**Dataset content**

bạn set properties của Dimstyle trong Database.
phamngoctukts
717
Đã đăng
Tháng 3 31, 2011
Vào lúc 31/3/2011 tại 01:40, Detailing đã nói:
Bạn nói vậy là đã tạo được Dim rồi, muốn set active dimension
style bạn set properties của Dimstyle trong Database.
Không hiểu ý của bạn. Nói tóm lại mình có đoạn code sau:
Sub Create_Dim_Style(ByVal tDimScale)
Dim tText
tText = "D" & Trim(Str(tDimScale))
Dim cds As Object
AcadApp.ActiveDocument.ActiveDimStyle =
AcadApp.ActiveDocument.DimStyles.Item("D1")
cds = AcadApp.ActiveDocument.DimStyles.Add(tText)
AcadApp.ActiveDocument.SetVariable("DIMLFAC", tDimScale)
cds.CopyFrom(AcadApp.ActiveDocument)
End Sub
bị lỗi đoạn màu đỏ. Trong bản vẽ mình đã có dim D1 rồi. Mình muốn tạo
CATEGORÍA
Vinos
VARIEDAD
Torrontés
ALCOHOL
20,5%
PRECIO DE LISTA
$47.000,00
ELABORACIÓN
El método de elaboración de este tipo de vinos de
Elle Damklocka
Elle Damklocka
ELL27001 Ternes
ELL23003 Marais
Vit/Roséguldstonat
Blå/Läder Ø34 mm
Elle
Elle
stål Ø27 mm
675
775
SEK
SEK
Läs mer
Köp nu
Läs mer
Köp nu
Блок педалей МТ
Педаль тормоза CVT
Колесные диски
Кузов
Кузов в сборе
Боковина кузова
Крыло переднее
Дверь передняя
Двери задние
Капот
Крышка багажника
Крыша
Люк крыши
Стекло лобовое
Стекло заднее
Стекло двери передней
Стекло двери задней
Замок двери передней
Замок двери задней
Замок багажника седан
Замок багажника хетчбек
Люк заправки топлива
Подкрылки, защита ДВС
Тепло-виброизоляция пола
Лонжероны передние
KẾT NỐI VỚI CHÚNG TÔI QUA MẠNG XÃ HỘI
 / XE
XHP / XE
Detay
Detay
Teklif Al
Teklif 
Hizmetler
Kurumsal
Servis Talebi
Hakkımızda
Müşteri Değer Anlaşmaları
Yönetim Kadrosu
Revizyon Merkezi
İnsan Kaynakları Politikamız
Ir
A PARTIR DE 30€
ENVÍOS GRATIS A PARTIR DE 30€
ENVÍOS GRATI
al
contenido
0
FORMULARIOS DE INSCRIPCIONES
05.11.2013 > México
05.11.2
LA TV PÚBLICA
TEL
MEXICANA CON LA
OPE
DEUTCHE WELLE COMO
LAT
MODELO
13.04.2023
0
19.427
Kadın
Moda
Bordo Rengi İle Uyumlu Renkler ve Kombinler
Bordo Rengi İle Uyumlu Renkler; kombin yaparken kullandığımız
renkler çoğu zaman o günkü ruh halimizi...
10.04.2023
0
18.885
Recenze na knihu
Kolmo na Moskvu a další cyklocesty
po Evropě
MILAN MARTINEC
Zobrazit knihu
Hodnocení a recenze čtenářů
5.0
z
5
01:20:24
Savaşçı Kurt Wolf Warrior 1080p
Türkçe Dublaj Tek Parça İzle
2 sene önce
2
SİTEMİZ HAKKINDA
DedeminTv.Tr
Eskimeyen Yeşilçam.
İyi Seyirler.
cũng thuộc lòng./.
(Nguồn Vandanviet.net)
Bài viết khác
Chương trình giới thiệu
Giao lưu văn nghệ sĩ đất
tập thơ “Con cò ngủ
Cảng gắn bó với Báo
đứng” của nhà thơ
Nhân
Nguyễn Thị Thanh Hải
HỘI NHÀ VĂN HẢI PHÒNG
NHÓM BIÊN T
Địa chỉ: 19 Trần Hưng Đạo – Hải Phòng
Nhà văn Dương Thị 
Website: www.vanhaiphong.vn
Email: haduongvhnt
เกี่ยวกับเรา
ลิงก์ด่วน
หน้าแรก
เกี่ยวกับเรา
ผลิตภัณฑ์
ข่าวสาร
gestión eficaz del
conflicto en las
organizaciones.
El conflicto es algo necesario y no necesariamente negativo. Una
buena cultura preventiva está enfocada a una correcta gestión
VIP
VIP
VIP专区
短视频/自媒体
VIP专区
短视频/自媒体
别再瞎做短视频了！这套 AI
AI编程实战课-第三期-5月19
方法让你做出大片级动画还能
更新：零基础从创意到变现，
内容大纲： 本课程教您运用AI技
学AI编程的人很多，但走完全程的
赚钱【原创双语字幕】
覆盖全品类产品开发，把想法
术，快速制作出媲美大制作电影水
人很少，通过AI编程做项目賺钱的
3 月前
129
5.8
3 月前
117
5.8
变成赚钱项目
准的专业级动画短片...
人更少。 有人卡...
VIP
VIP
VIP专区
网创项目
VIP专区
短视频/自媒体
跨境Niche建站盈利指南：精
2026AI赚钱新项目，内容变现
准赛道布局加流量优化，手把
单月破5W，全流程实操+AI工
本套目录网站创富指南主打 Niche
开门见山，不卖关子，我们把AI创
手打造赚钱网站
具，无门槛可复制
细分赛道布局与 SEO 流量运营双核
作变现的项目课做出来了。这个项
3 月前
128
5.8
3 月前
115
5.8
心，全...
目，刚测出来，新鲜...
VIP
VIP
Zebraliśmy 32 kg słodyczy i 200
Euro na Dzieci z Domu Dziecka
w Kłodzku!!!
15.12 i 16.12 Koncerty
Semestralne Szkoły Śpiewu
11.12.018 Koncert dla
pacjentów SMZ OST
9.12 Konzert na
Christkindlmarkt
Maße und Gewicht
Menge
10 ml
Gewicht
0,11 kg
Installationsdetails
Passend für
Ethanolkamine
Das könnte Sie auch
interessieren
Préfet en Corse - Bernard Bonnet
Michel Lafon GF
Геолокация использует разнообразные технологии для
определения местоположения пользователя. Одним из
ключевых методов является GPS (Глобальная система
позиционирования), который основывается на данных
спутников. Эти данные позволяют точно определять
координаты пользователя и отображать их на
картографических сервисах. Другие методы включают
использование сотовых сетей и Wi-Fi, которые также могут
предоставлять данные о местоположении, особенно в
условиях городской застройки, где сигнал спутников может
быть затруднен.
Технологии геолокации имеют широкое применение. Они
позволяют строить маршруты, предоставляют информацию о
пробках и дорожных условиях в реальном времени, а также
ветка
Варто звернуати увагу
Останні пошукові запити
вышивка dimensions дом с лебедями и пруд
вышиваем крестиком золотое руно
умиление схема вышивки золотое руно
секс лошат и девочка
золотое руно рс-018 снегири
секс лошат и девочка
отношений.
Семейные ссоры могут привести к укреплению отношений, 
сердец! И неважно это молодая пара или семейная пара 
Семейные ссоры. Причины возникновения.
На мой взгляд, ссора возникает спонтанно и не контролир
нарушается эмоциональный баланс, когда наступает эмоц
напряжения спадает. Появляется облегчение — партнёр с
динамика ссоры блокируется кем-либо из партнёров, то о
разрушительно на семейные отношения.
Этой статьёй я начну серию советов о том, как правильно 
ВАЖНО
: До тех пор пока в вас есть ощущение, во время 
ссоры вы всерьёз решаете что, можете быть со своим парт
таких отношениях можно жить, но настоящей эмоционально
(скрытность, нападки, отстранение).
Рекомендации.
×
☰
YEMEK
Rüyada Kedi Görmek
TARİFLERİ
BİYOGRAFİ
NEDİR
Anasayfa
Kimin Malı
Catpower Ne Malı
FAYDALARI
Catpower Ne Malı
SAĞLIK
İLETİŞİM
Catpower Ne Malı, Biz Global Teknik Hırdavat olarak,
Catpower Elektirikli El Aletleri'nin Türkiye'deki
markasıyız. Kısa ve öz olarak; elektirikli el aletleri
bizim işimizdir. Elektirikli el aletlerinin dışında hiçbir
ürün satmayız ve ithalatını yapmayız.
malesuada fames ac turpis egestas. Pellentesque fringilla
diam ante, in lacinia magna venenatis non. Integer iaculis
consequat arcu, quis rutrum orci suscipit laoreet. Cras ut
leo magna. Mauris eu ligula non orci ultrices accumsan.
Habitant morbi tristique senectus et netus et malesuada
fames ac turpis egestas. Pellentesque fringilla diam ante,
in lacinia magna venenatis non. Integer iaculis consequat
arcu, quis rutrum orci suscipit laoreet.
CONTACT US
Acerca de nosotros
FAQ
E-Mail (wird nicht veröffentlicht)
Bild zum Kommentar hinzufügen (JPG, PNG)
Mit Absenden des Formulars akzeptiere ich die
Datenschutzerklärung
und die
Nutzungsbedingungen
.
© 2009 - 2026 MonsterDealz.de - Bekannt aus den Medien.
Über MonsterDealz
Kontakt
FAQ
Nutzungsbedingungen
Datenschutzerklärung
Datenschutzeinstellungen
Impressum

**What is being asked**
Your answer should be the lines of the material above that include "quis".

**Solution below**
consequat arcu, quis rutrum orci suscipit laoreet. Cras ut
arcu, quis rutrum orci suscipit laoreet.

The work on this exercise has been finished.